The place looked exactly the same but the old staff we knew was gone, old touches were fading away: the tokoroten stone basin was empty and dry, as was the antique cigarette ashtray box. The onsen had changed too. The pleasant quiet stream of fresh onsen water was now a loud chlorinated gush of recycled, reheated onsen. My partner’s skin is very sensitive to chlorinated water. As a rule we only go to fresh unchlorinated onsen, as he says, “If I’m paying good money there’s no point soaking in a chlorinated onsen water that makes my skin break out.”

The Osawa-kan master played the role of ‘yumori‘ (traditional keeper of the onsen waters) very well. It’s a fine art of delicately balancing constantly changing conditions: controlling onsen inflow to keep the water clean and fresh at the right temperature, which in turn depends on indoor or outdoor location, surface area, air temperature, the number of people using it at any given time. And keeping everything extremely clean which involves regularly draining the baths and scrubbing them out. The baths were as clean as ever but the smell of chlorine overpowered the relaxing, natural mineral water smell. The noisy gushing recycled water made it difficult to have a quiet conservation in the soak or hear the bird song in the open outdoor bath.

The food had changed too, dinner had a sprinkle seasoning of western dishes that didn’t mix well, raw salad, a paprika something dish stuck between the traditional fish and nabe offerings. The Osawa-kan master knew what Japanese foods went well with what he wanted to sell: the famously delicious local rice and sake of Minamiuonuma, home of Hakkaisan. He told us that secret of bringing people back was carefully keeping the price within ¥12,000~¥13,000 mark for a nights stay with 2 meals. Anything over that and people would spend their money somewhere else or just stay once without coming back for more. At that price, with sake and onsen, people come back to booze a bit with the master, and they did. Like the nurse from Niigata who came once a year to relax and booze around the irori.
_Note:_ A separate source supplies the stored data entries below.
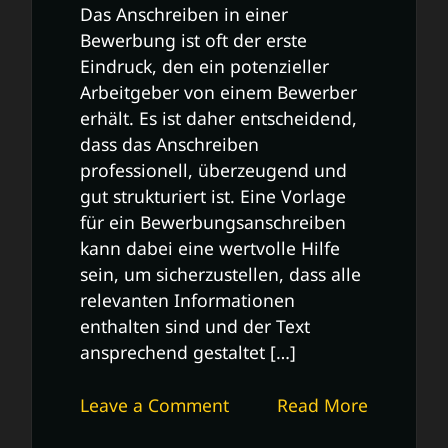
Das Anschreiben in einer
Bewerbung ist oft der erste
Eindruck, den ein potenzieller
Arbeitgeber von einem Bewerber
erhält. Es ist daher entscheidend,
dass das Anschreiben
professionell, überzeugend und
gut strukturiert ist. Eine Vorlage
für ein Bewerbungsanschreiben
kann dabei eine wertvolle Hilfe
sein, um sicherzustellen, dass alle
relevanten Informationen
enthalten sind und der Text
ansprechend gestaltet […]
on
Leave a Comment
Read More
Professionelle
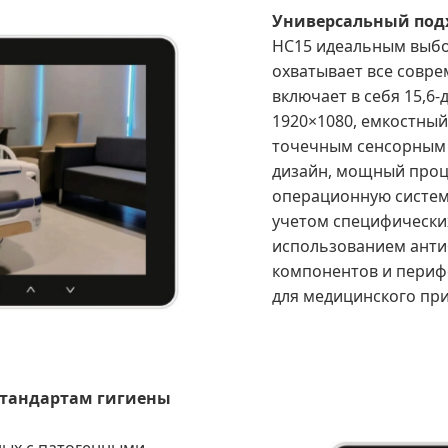
Универсальный под
HC15 идеальным выбо
охватывает все совре
включает в себя 15,6
1920×1080, емкостный 
точечным сенсорным
дизайн, мощный проц
операционную систему
учетом специфических
использованием анти
компонентов и периф
для медицинского пр
стандартам гигиены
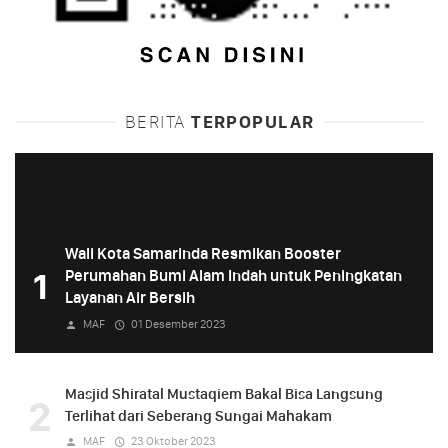
BERITA
TERPOPULAR
Wali Kota Samarinda Resmikan Booster
1
Perumahan Bumi Alam Indah untuk Peningkatan
Layanan Air Bersih
MAF
01 Desember 2023
Masjid Shiratal Mustaqiem Bakal Bisa Langsung
2
Terlihat dari Seberang Sungai Mahakam
MAF
23 Oktober 2023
Or the woman from England who didn’t speak much Japanese but came regularly to enjoy sake fueled onsen soaking making it her last stop before returning home in 2011. The Tokyo city office worker with wife and child in tow. Repeaters all.

But these kinds of places are going away, hard hit by the COVID continental divide where the after never matches what was there before. Family run places sell out to hedge fund run group companies that fancy places up for inbound foreigners and young Japanese people at fancy prices, neither of whom have any idea of the lousy over priced service for what they are paying. They don’t care about the lousy price performance because they are the very people who never come back. With the increase of inbound visitors comes the rising problem of onsen ryokan amenity theft, something that was unheard of a decade ago. Or the outrageous price gouging found in Niseko, or the flood of inbound visitors to Kinosaki Onsen forsaking the very business model that built and maintained onsen ryokan villages all these years. Inbound want cheap hotels, not ryokan. It’s unsustainable in the long term. The end result without repeat business: when the social media buzz dies along with the inbound visitors, so does the business.

Family run places deeply understand the importance of repeat business. Faithful customers who come in good times and bad times to enjoy the experience. Fund run places only want rich ninnies who don’t understand real value, only judging by price tags. As the saying goes, the more you pay for a forgery, the more you’ll believe it’s the real thing.

We had a good time at Osawa-kan, knowing it was the last time, saying goodbye to our good memories. I wonder and hope there are some former regulars somewhere who have good memories too.